===== Data shown =====
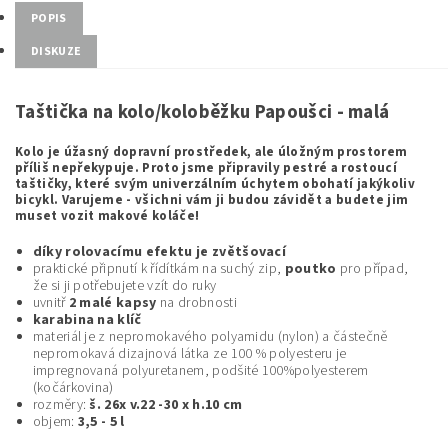
POPIS
DISKUZE
Taštička na kolo/koloběžku Papoušci - malá
Kolo je úžasný dopravní prostředek, ale úložným prostorem
příliš nepřekypuje. Proto jsme připravily pestré a rostoucí
taštičky, které svým univerzálním úchytem obohatí jakýkoliv
bicykl. Varujeme - všichni vám ji budou závidět a budete jim
muset vozit makové koláče!
díky rolovacímu efektu je zvětšovací
praktické připnutí k řídítkám na suchý zip,
poutko
pro případ,
že si ji potřebujete vzít do ruky
uvnitř
2 malé kapsy
na drobnosti
karabina na klíč
materiál je z nepromokavého polyamidu (nylon) a částečně
nepromokavá dizajnová látka ze 100 % polyesteru je
impregnovaná polyuretanem, podšité 100%polyesterem
(kočárkovina)
rozměry:
š. 26x v.22 -30 x h.10 cm
objem:
3,5 - 5 l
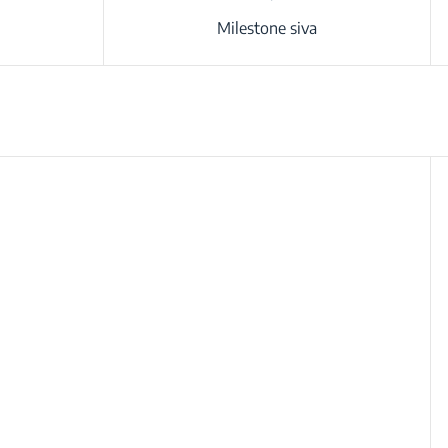
Milestone siva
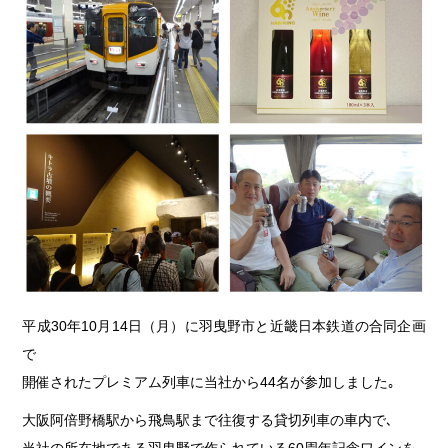
平成30年10月14日（月）に羽曳野市と近畿日本鉄道の合同企画
で
開催されたプレミアム列車に当社から44名が参加しました｡
大阪阿倍野橋駅から飛鳥駅まで往復する貸切列車の車内で､
当社の所在地である羽曳野で作られている60周年記念ワインを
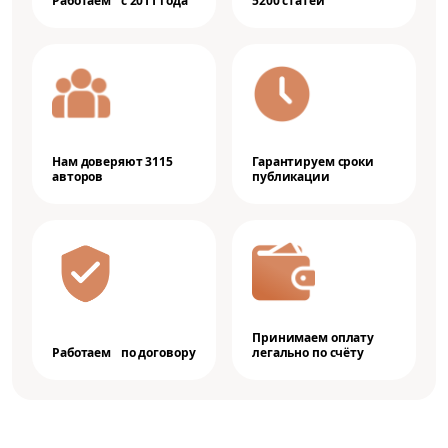
Работаем с 2011 года
5200 статей
Нам доверяют 3115
Гарантируем сроки
авторов
публикации
Принимаем оплату
Работаем по договору
легально по счёту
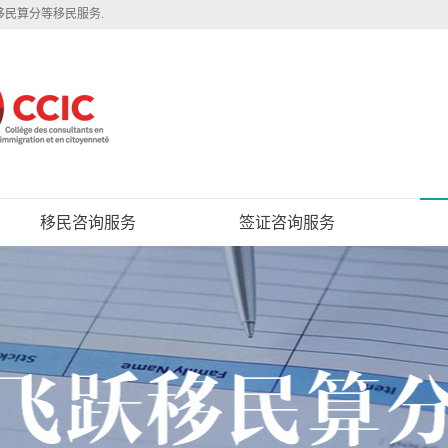
移民算分等移民服务.
移民咨询服务
签证咨询服务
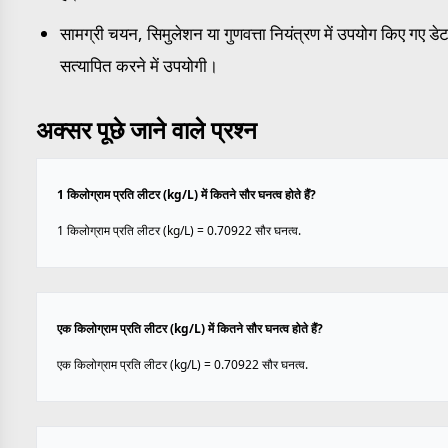
सामग्री चयन, सिमुलेशन या गुणवत्ता नियंत्रण में उपयोग किए गए डेट
सत्यापित करने में उपयोगी।
अक्सर पूछे जाने वाले प्रश्न
1 किलोग्राम प्रति लीटर (kg/L) में कितने सौर घनत्व होते हैं?
1 किलोग्राम प्रति लीटर (kg/L) = 0.70922 सौर घनत्व.
एक किलोग्राम प्रति लीटर (kg/L) में कितने सौर घनत्व होते हैं?
एक किलोग्राम प्रति लीटर (kg/L) = 0.70922 सौर घनत्व.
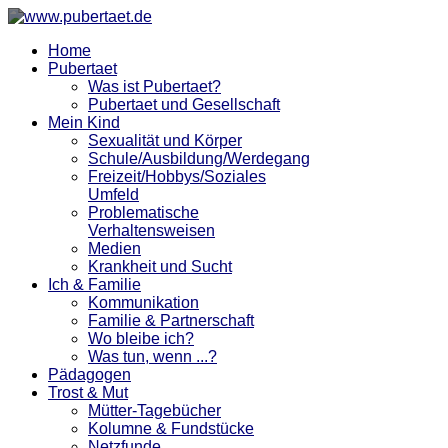
Home
Pubertaet
Was ist Pubertaet?
Pubertaet und Gesellschaft
Mein Kind
Sexualität und Körper
Schule/Ausbildung/Werdegang
Freizeit/Hobbys/Soziales
Umfeld
Problematische
Verhaltensweisen
Medien
Krankheit und Sucht
Ich & Familie
Kommunikation
Familie & Partnerschaft
Wo bleibe ich?
Was tun, wenn ...?
Pädagogen
Trost & Mut
Mütter-Tagebücher
Kolumne & Fundstücke
Netzfunde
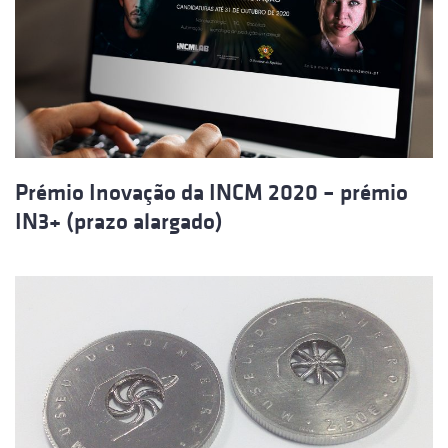
Prémio Inovação da INCM 2020 – prémio
IN3+ (prazo alargado)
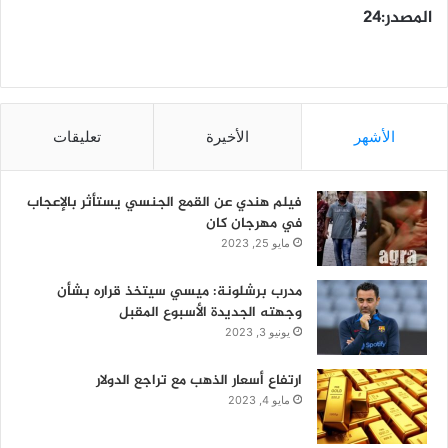
المصدر:٢٤
الأشهر
الأخيرة
تعليقات
فيلم هندي عن القمع الجنسي يستأثر بالإعجاب
في مهرجان كان
مايو 25, 2023
مدرب برشلونة: ميسي سيتخذ قراره بشأن
وجهته الجديدة الأسبوع المقبل
يونيو 3, 2023
ارتفاع أسعار الذهب مع تراجع الدولار
مايو 4, 2023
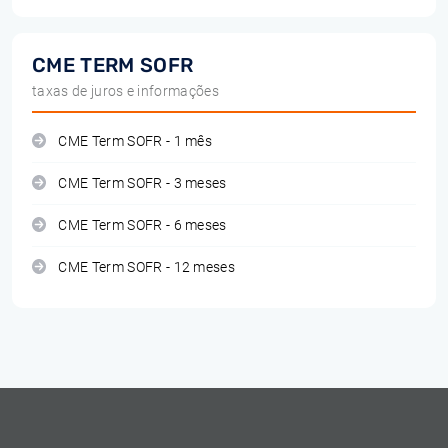
CME TERM SOFR
taxas de juros e informações
CME Term SOFR - 1 mês
CME Term SOFR - 3 meses
CME Term SOFR - 6 meses
CME Term SOFR - 12 meses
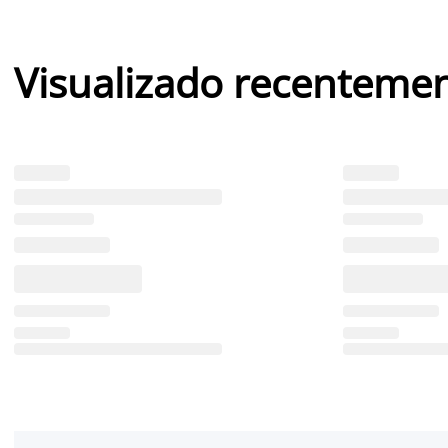
Visualizado recenteme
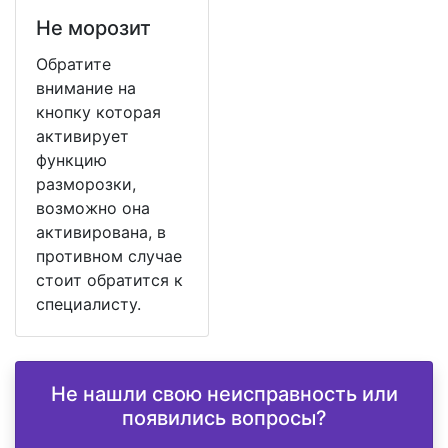
Не морозит
Обратите
внимание на
кнопку которая
активирует
функцию
разморозки,
возможно она
активирована, в
противном случае
стоит обратится к
специалисту.
Не нашли свою неисправность или
появились вопросы?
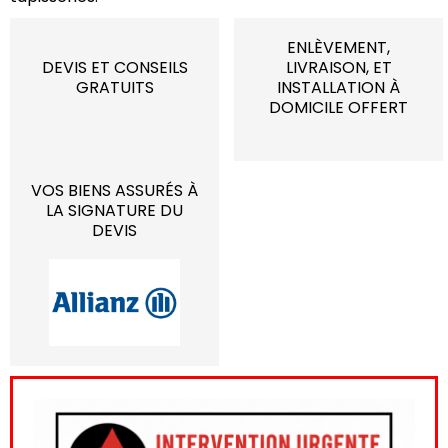
ENLÈVEMENT,
DEVIS ET CONSEILS
LIVRAISON, ET
GRATUITS
INSTALLATION À
DOMICILE OFFERT
VOS BIENS ASSURÉS À
LA SIGNATURE DU
DEVIS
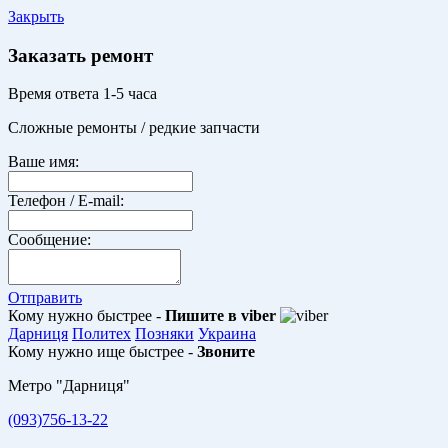
Закрыть
Заказать ремонт
Время ответа 1-5 часа
Сложные ремонты / редкие запчасти
Ваше имя:
Телефон / E-mail:
Сообщение:
Отправить
Кому нужно быстрее -
Пишите в viber
Дарниця
Политех
Позняки
Украина
Кому нужно ище быстрее -
Звоните
Метро "Дарниця"
(093)756-13-22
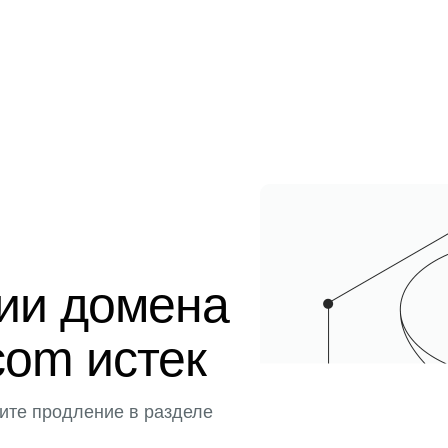
ции домена
com истек
ите продление в разделе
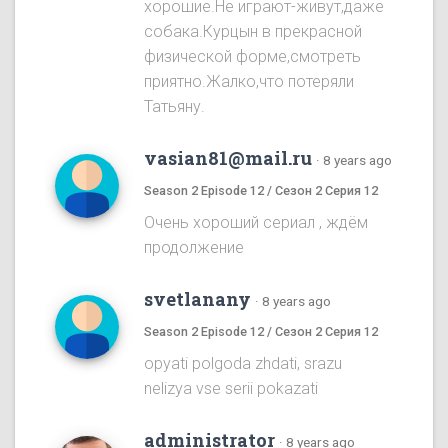
хорошие.Не играют-живут,даже
собака.Курцын в прекрасной
физической форме,смотреть
приятно.Жалко,что потеряли
Татьяну.
vasian81@mail.ru
·
8 years ago
Season 2 Episode 12 / Сезон 2 Серия 12
Очень хороший сериал , ждём
продолжение
svetlanany
·
8 years ago
Season 2 Episode 12 / Сезон 2 Серия 12
opyati polgoda zhdati, srazu
nelizya vse serii pokazati
administrator
·
8 years ago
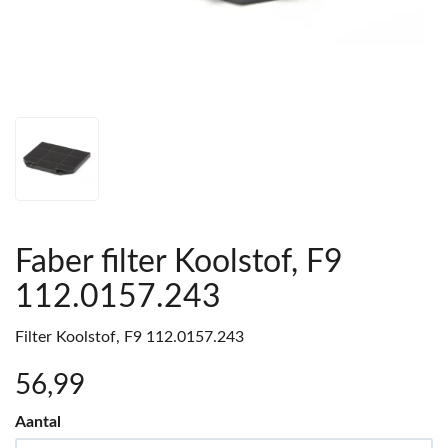
Faber filter Koolstof, F9
112.0157.243
Filter Koolstof, F9 112.0157.243
56
,99
Aantal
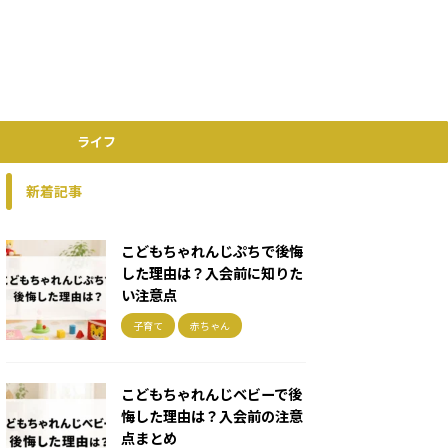
ライフ
新着記事
こどもちゃれんじぷちで後悔
した理由は？入会前に知りた
い注意点
子育て
赤ちゃん
こどもちゃれんじベビーで後
悔した理由は？入会前の注意
点まとめ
=====
Problem details:
The number of lines in the entries holding the word "быстрее" is what is needed. Supply that number only.

Finished task:
2